Top Tips: Here’s how to survive your long distance relationship at Lancs

Tips for surviving a long-distance relationship whilst at Lancaster, from someone who is trying their best


Everyone in a relationship whilst at sixth form gets asked the same questions: “Will you break up when you go to uni? Or will you go to the same one to stay together?”

For me and my boyfriend, the answers were no and no. I’m here in Lancaster, and he’s in Newcastle. Roughly a two-hour drive, or a three-hour train, and 120 miles. And whilst that doesn’t sound too far, we both have degrees to work towards: I’ve got a dissertation to write, he’s a medical student on placement, and a student budget or timetable does not stretch to visiting every weekend, but we didn’t we want it to.

We both made sure that our main priority when it came to university was always ourselves: picking the uni that was best for us individually, no matter the distance, and if we could, we would make it work. We wanted to make sure that we each had the best uni experience, but still made sure we had time for each other. We’ve been together for four years now, and two of those have been long-distance. Here’s how we’ve made it work for us, so far.

Make time for each other

Whether it’s a 20-minute phone call while I’m walking from Cartmel to County for my 9am, and he’s on his way to the hospital for placement, or a long FaceTime call in the evening, make sure you are spending some time talking properly to each other each day. In our experience, it just makes life a bit better to have proper conversations, rather than solely relying on text. It’s also a good way to catch up on what each of you are doing with your day and to properly check that each of you are okay.

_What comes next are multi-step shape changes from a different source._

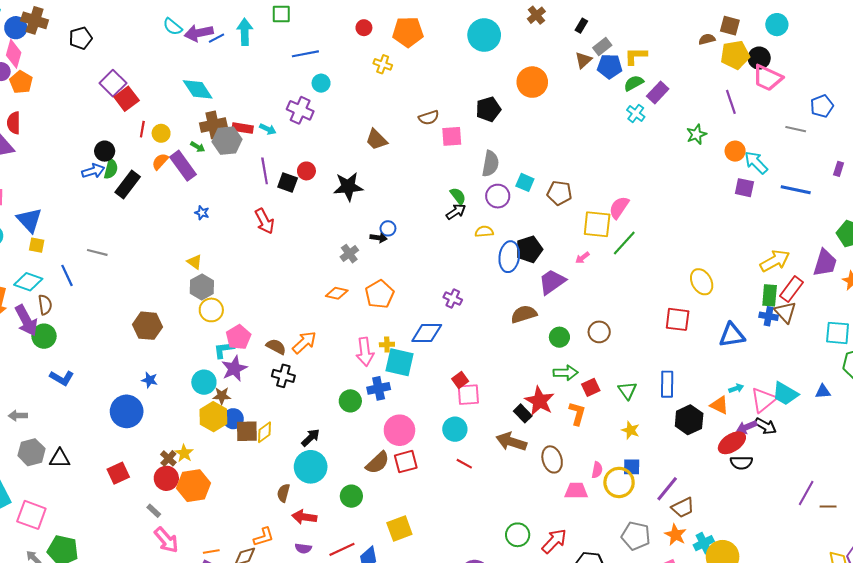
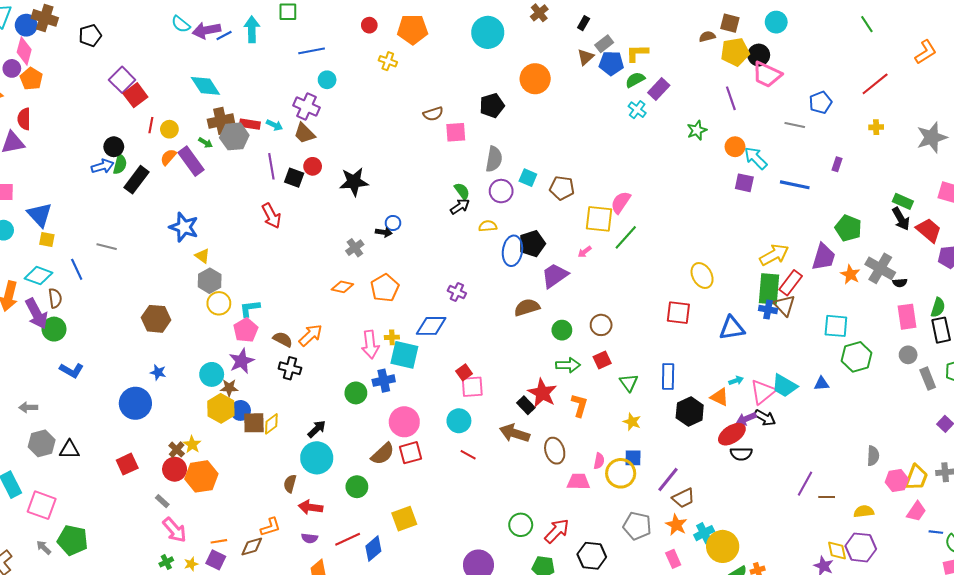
brown trapezoid: (376, 140) -> (304, 133), moved
blue star: (202, 213) -> (184, 227), moved, size x2.0
green rectangle: (770, 295) -> (769, 289), size x1.4
cyan L-shape: (224, 350) -> (250, 308), moved
red square: (591, 387) -> (602, 360), moved

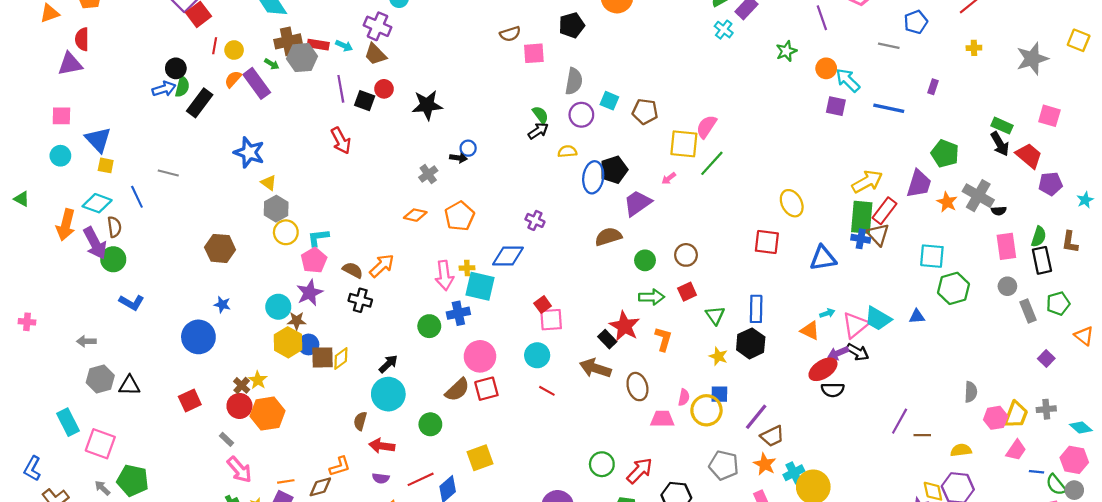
black hexagon: (690, 411) -> (751, 343), moved

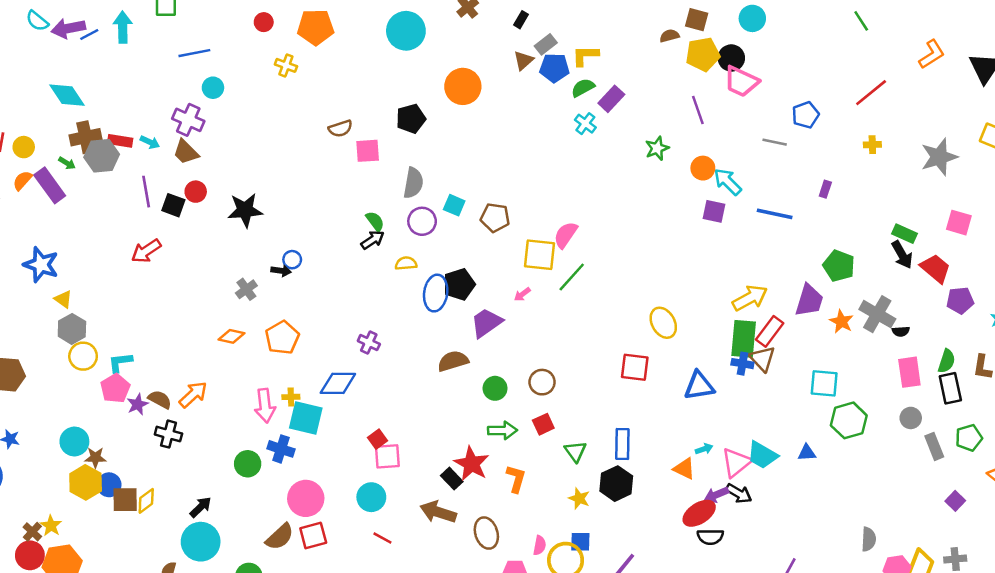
red arrow: (341, 141) -> (146, 251), turned 84
purple star: (310, 293) -> (138, 404), moved, size x0.7
blue cross: (458, 313) -> (281, 449), turned 30

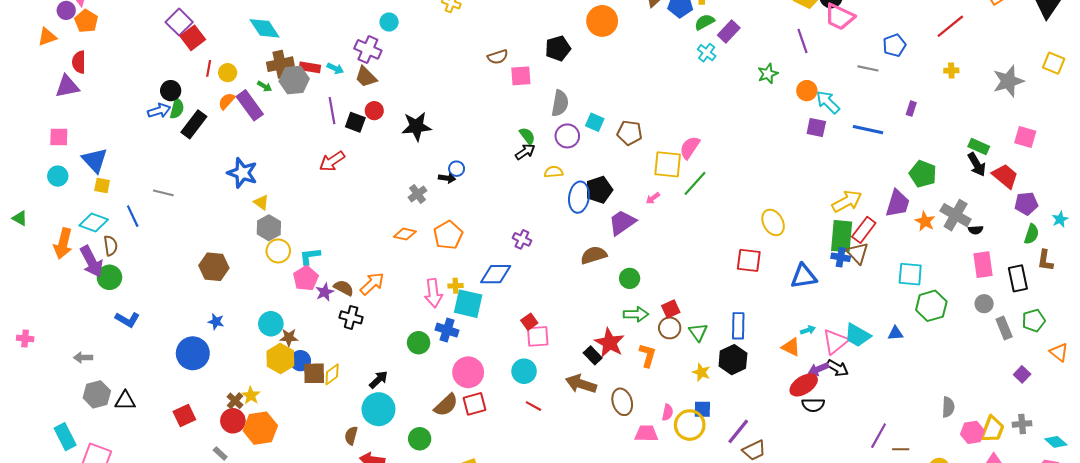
green semicircle: (947, 361) -> (1032, 234), moved
brown circle: (542, 382) -> (670, 328), moved

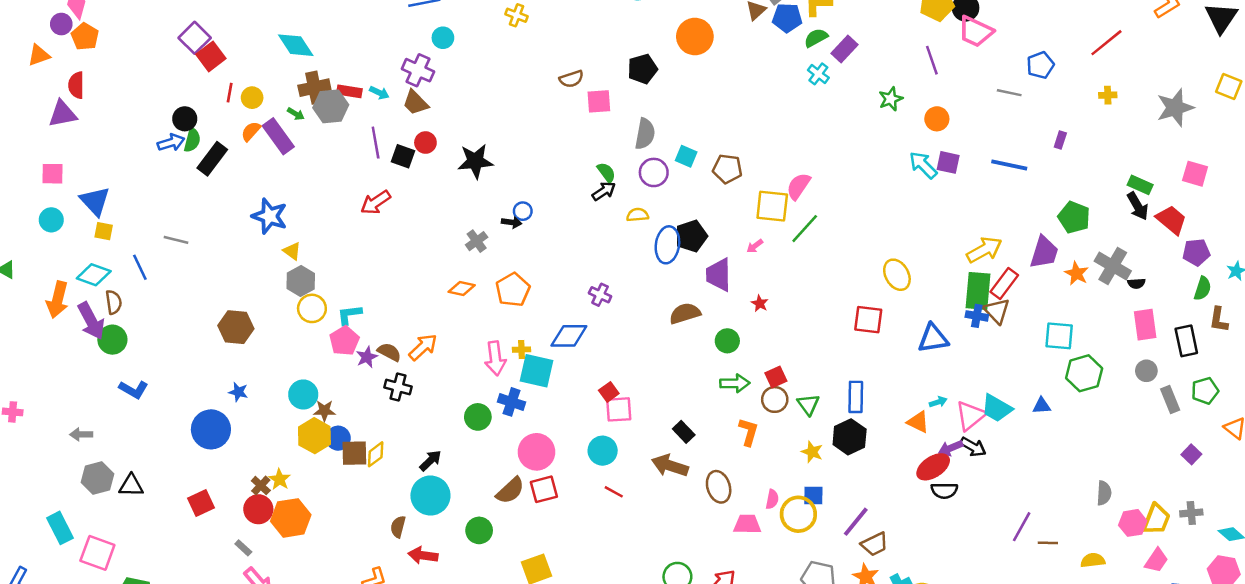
cyan arrow: (828, 102) -> (923, 165), moved
purple trapezoid: (622, 222) -> (719, 275), turned -56
red star: (610, 343) -> (760, 303), moved, size x0.5

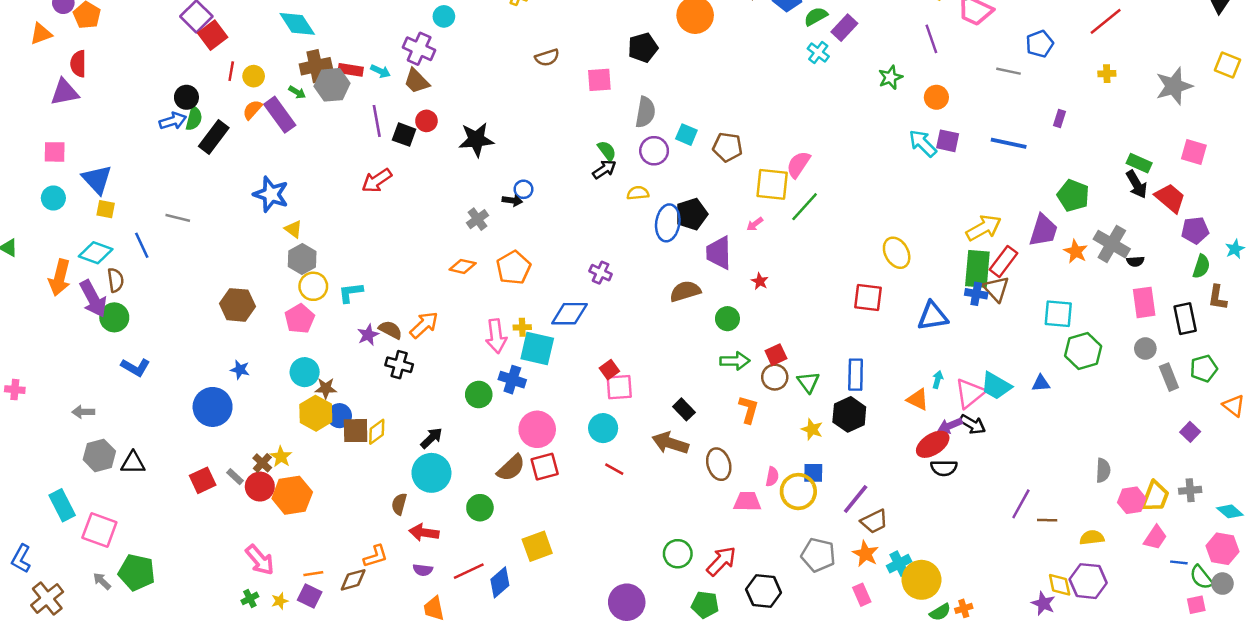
brown semicircle: (571, 79) -> (547, 57), moved
pink pentagon: (344, 341) -> (300, 319), moved
cyan arrow: (938, 402) -> (938, 380), turned -56
gray rectangle: (243, 548) -> (235, 477), moved

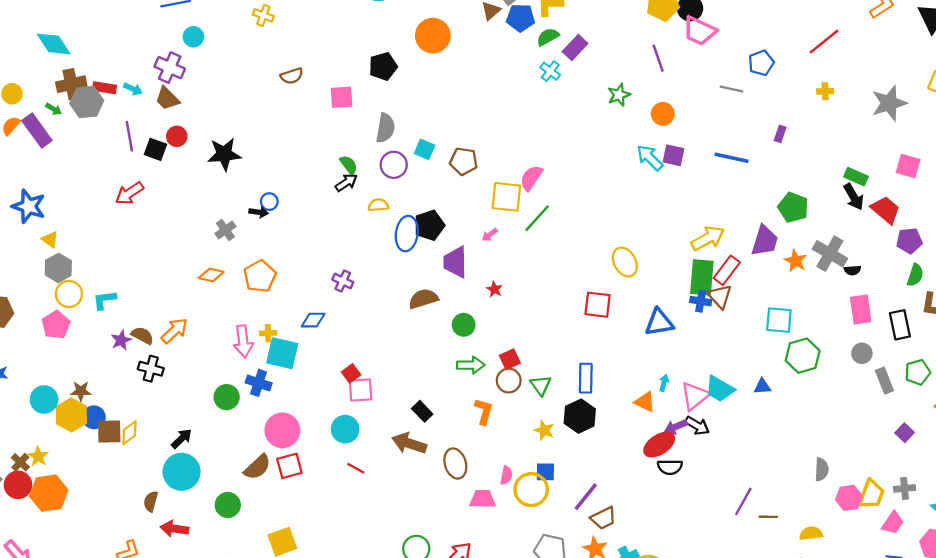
blue diamond: (570, 314) -> (313, 320), size x0.7
cyan circle: (305, 372) -> (44, 399), moved
pink trapezoid: (1155, 538) -> (893, 523), moved

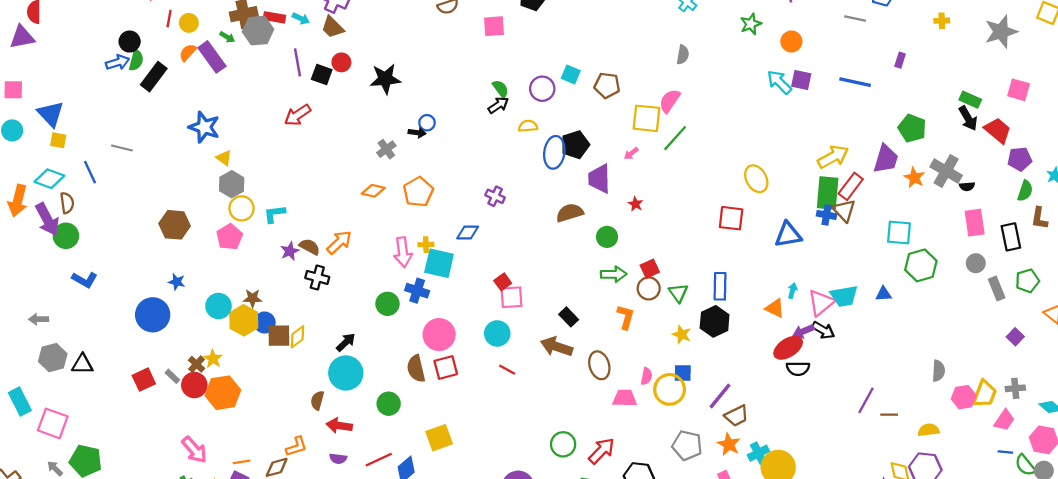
gray semicircle: (385, 128) -> (683, 55), moved, size x0.7
cyan trapezoid: (720, 389) -> (844, 296), turned -40
brown semicircle: (257, 467) -> (416, 369), turned 120

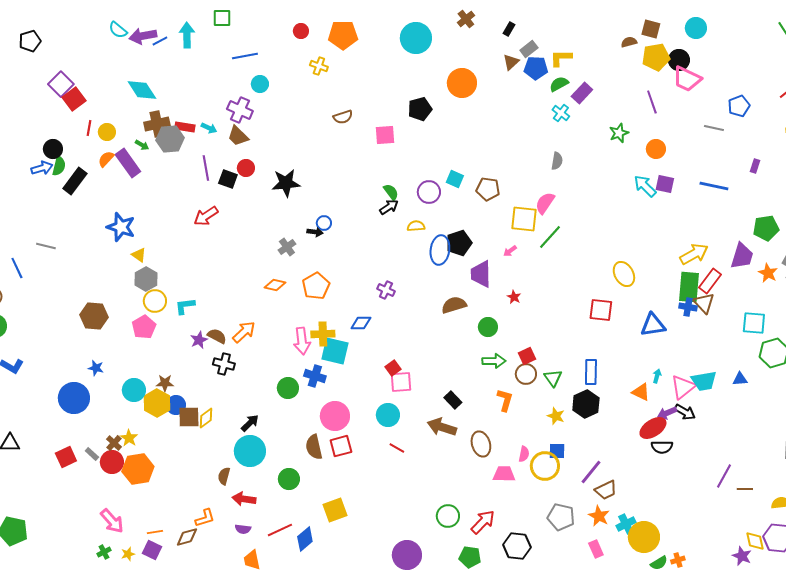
green pentagon: (912, 128) -> (766, 228), turned -30
yellow cross: (426, 245) -> (323, 334), size x1.6

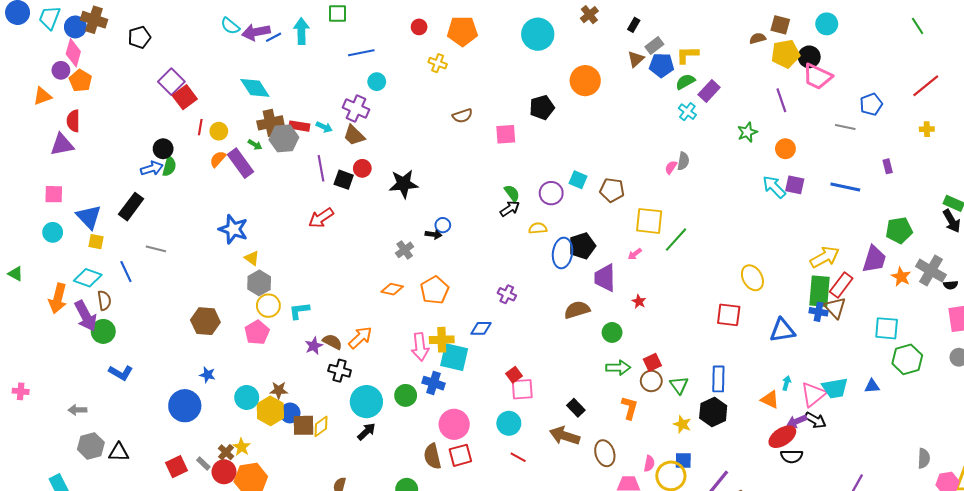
purple rectangle: (755, 166) -> (888, 166), turned -32
black rectangle: (75, 181) -> (131, 207), moved
pink semicircle: (545, 203) -> (671, 167), moved, size x0.6
cyan circle: (250, 451) -> (366, 402), moved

Make sure you’ve always got plans to visit each other

Having an agreement about when you will see each other makes it so much easier to be apart. You’ve always got something to look forward to, and it keeps you in a routine of spending time with each other. Plus, only seeing each other for brief amounts of time makes us appreciate the time we do get to spend together on these visits, or throughout the holidays. Have nice things planned when they’re visiting as well, whether it’s a walk around Williamson Park, or a night out via Craftys, Greens and Sugar, it’s best to make the time together worth it.

Do things together, when you’re apart

Watch shows on Netflix together over FaceTime, cook tea “together” where you both make the same meal, where you chat together while you cook and see whose looks better in the end. Or, both order a takeaway and eat that together over FaceTime too, watch a film or just chat about your day. It does sound daft, but “dating” while you’re apart really helps.

Communicate

I know this one sounds obvious, but it’s not as easy as it seems. Things can get misinterpreted over text, and sometimes it can be hard to talk about real things over the phone. This is why you need to communicate your feelings when you feel them, tell them when they’ve upset you, tell them when you’re feeling stressed about uni work, and don’t bottle things up. They’re in a relationship with you for a reason, they’ll help you if they know what’s wrong. We also use an app called Locket to send each other messages throughout the day.

Take an interest in the other person’s uni life

Ben does medicine, which I do not have the stomach to hear about half the time, but because he loves it, I make sure to ask what he’s been doing. Ask questions and try to understand what’s going on (99 per cent of the time I have no idea whatsoever), because I know he appreciates me being interested in what he’s doing.

Similarly, when Ben visits I show him Lancaster: he’s had the full campus tour, we’ve been to Morecambe, we’ve had a Sultans, we go to Sugar and out for food in town. It’s just always nice to show him my new home and my new “life” since I moved here. It’s important for him to see what I talk about on FaceTime when describing nights out in Craftys, so he knows I’m having a good time when I’m here.

Also, get to know their housemates. I was lucky that Ben lived with some friends we went to sixth form with, so I already had a good relationship with them, but it was really important to me that he spent time with my housemates who i spend 24/7 with, so it’s important to me that they can get along when he visits. Ben’s currently last in my housemate’s fantasy football league, and last weekend we all went to Sugar together, so I’d like to think that they do.

Don’t miss out on things because of them

If your course mates are headed to Sugar, and you’re not sure about going because you don’t want to miss out on FaceTiming your S/O, go to Sugar. You can’t miss out on your own uni experience because you’re in a relationship. This is where communication is important: tell them your plans for the night, talk to them earlier in the day, or organise a longer FaceTime the next day. It’s all about making sure each of you is having a good time and making memories with the new friends you meet at uni. And then you can tell your S/O about passing out in Grizedale bar the next day while they laugh at how hungover you are.

These are things that have worked for us so far. We still argue, we still fight, and we’ve definitely had our issues coping with being apart, but we’ve learned that while we’re apart, these few things make it easier.